# ABOUT THIS EXERCISE
Your answer should be the full data, transcribed exactly, with no pictures in it.

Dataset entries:
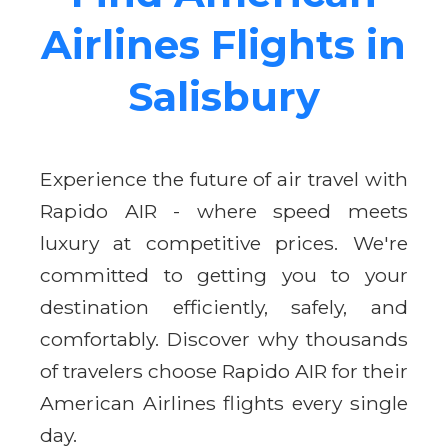
Airlines Flights in
Salisbury
Experience the future of air travel with
Rapido AIR - where speed meets
luxury at competitive prices. We're
committed to getting you to your
destination efficiently, safely, and
comfortably. Discover why thousands
of travelers choose Rapido AIR for their
American Airlines flights every single
day.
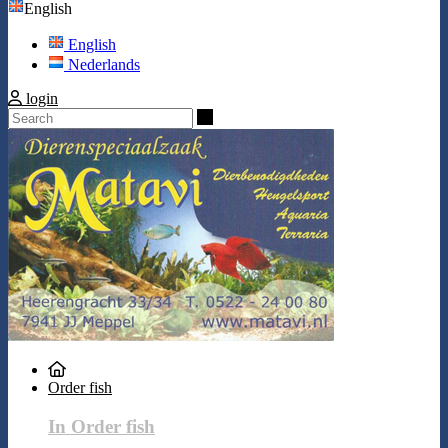
English
English
Nederlands
login
Search
Order fish
In Order fish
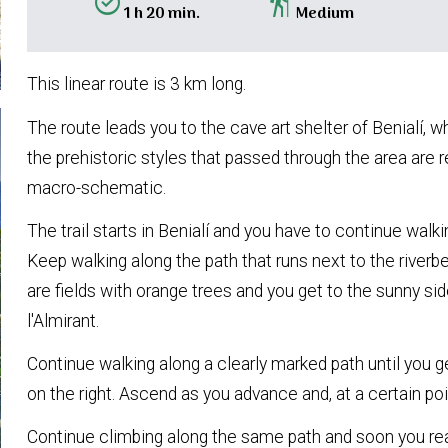
alarm_on
hiking
1 h 20 min.
Medium
This linear route is 3 km long.
The route leads you to the cave art shelter of Benialí, w
the prehistoric styles that passed through the area are 
macro-schematic.
The trail starts in Benialí and you have to continue walkin
Keep walking along the path that runs next to the riverbe
are fields with orange trees and you get to the sunny si
l'Almirant.
Continue walking along a clearly marked path until you 
on the right. Ascend as you advance and, at a certain poi
Continue climbing along the same path and soon you rea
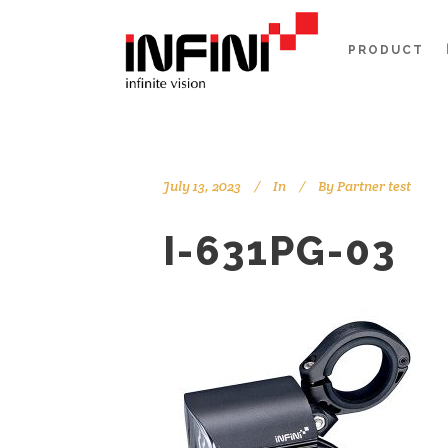
PRODUCT
July 13, 2023
In
By
Partner test
I-631PG-03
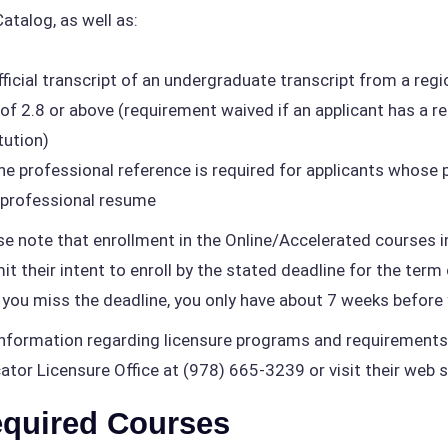
Catalog, as well as:
ficial transcript of an undergraduate transcript from a regio
of 2.8 or above (requirement waived if an applicant has a 
tution)
e professional reference is required for applicants whose p
professional resume
se note that enrollment in the Online/Accelerated courses 
it their intent to enroll by the stated deadline for the term
f you miss the deadline, you only have about 7 weeks before 
information regarding licensure programs and requirements
ator Licensure Office at (978) 665-3239 or visit their web s
quired Courses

# RESPONSE
Airlines Flights in
Salisbury
Experience the future of air travel with
Rapido AIR - where speed meets
luxury at competitive prices. We're
committed to getting you to your
destination efficiently, safely, and
comfortably. Discover why thousands
of travelers choose Rapido AIR for their
American Airlines flights every single
day.
English
English
Nederlands
login
Search
Order fish
In Order fish
alarm_on
hiking
1 h 20 min.
Medium
This linear route is 3 km long.
The route leads you to the cave art shelter of Benialí, w
the prehistoric styles that passed through the area are 
macro-schematic.
The trail starts in Benialí and you have to continue walkin
Keep walking along the path that runs next to the riverbe
are fields with orange trees and you get to the sunny si
l'Almirant.
Continue walking along a clearly marked path until you 
on the right. Ascend as you advance and, at a certain poi
Continue climbing along the same path and soon you rea
PRODUCT
July 13, 2023
In
By
Partner test
I-631PG-03
Catalog, as well as:
ficial transcript of an undergraduate transcript from a regio
of 2.8 or above (requirement waived if an applicant has a 
tution)
e professional reference is required for applicants whose p
professional resume
se note that enrollment in the Online/Accelerated courses 
it their intent to enroll by the stated deadline for the term
f you miss the deadline, you only have about 7 weeks before 
information regarding licensure programs and requirements
ator Licensure Office at (978) 665-3239 or visit their web s
quired Courses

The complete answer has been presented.